Trust me on this here, keep good session notes because you'll treasure having them later on when you're writing up that session in a storyhour.

2) Look at current storyhours for how various authors/DMs handle tense, point of view, person, etc. The way the storyhour reads can determine the feeling and atmosphere of it, and thus how reader's react to it.

3) Proof read before you post. Your story may have great characters and a brilliant plot but if there happens to be grammatical issues or spelling errors, it makes your work otherwise look amateur and people will dismiss it. Its worth the time.

4) Make the storyhour a story, not just a play by play account of dice rolls. Make the PCs and NPCs seem like real people with real motivations, not pieces being moved around a board. I of course tend to have a more immersive style of running my campaign(s) and I try to make that carry over into my storyhours. It seems to work for me, so I guess I must be doing something right if folks enjoy the characters and the plot


----------



## Kid Charlemagne (Sep 6, 2005)

Umm, what he said...  

My own goals are pretty basic - I try to write a story about a game I'm involved in and make it as close as I can to the quality of a novel.  All the rest is details.

Oh, you want some details? Hmmm.  Let's see - I personally like shorter, more frequent updates.  My own tend to run 3-4 pages in Word before I post them.  Most of my posts in my current Story Hour (see sig) are a little over 1,000 words.  The most recent was a extra long one, and it hit 2,000.

Punctuation and grammar are critical.  So is formatting - break up your paragraphs so tehy don't run on forever.  It makes it much easier on the eyes.  I think that is probably more critical on the 'net than in a regular novel.

Don't worry too much about getting your game exactly transcribed onto the page.  I jot down really good lines as I go - it's easier for me in my current story hour (did I mention it's good to pimp your story hour?) since I'm a player.  When I was writing and DM'ing it was a little tougher to do that - sometimes you can get one of your players to log good quotes, or take notes on events in fights.  

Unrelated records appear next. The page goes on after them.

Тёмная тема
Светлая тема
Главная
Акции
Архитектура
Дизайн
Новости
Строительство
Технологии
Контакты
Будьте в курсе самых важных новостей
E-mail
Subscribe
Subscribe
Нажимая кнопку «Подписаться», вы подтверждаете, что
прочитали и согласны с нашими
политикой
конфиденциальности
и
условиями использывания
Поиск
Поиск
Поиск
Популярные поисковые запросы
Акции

Some folks tape their sessions and actually transcribe them - I think that's cool, but a lot of work.  I have a small digital recorder that I'm planning on using from time to time, but only for important conversations - I'm 3 sessions into my Story Hour and haven't really missed it.

Little extras can be nice.  Sepulchrave would write a portion from the perspective of the villains; (contact) has added sketches to his story hour; Piratecat has had a number of people do art work based on his SH.  Pogre has shots of the mini's on the table as the game is going on.  I've posted maps and such in the past for my SH; I haven't really thought what I might do for the current one...

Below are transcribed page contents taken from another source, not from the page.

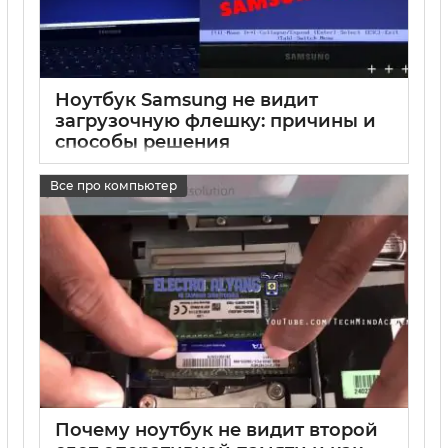
Ноутбук Samsung не видит
загрузочную флешку: причины и
способы решения
17 05 2025
0
Все про компьютер
Почему ноутбук не видит второй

Oh, and while I joke about pimping my Story Hour (sig!), I think there are some unwritten rules.  It's fine to link to it in your sig; it's fine to mention it in threads like this one, or of course in the Story Hour Sampler thread.  It's fine to bring it up in other forums if it seems particularly appropriate to the subject at hand (I'd link to it if a thread on gaming in Victorian England or alternate Earth came up, for example).

The only real big taboo is posting in some one else's Story Hour and saying "Hey, read my Story Hour!"  That's kind of bad form.


----------